■ **DATASET RECORDS**
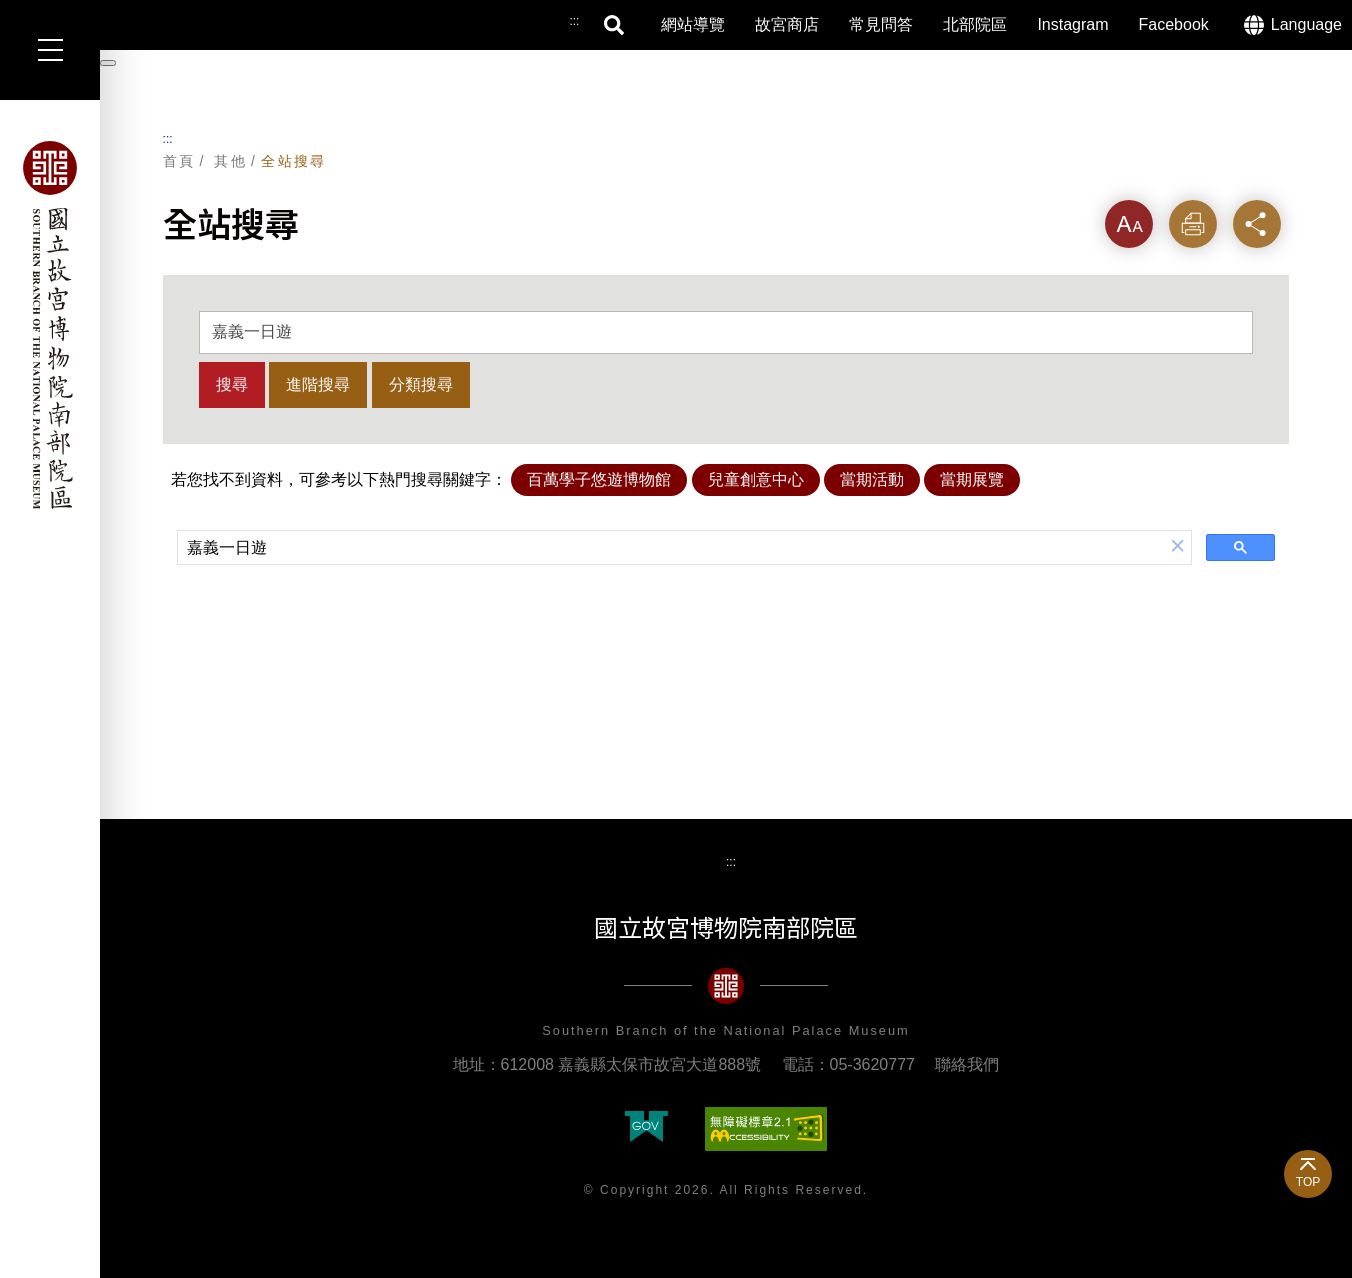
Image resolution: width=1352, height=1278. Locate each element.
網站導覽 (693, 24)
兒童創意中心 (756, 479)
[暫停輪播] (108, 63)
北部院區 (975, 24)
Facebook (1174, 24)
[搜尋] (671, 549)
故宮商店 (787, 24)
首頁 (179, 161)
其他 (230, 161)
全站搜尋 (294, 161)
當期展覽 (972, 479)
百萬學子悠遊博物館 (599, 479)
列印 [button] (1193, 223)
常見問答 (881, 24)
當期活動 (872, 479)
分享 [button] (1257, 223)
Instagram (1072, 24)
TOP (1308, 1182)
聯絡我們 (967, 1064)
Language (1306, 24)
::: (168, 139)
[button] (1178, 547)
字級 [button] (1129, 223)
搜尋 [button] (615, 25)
---
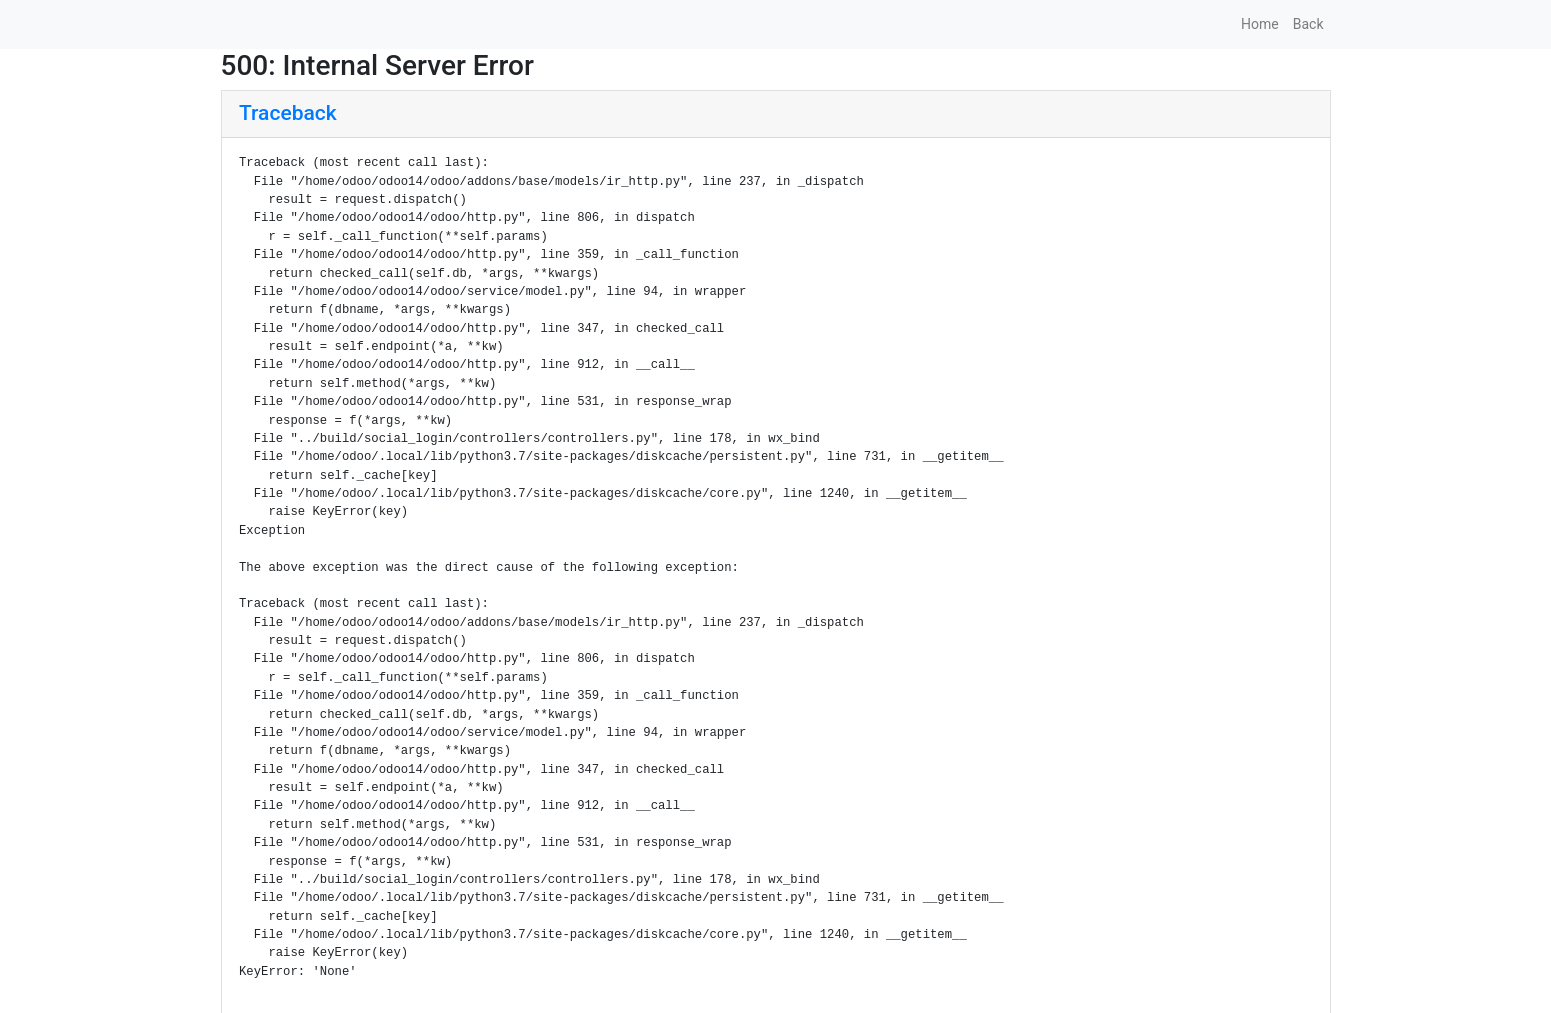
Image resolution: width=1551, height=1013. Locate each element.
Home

■ **WORK REQUEST**
Return each line of the entries that holds the string "height".

■ **SOLUTION**
Image resolution: width=1352, height=1278. Locate each element.
Image resolution: width=1551, height=1013. Locate each element.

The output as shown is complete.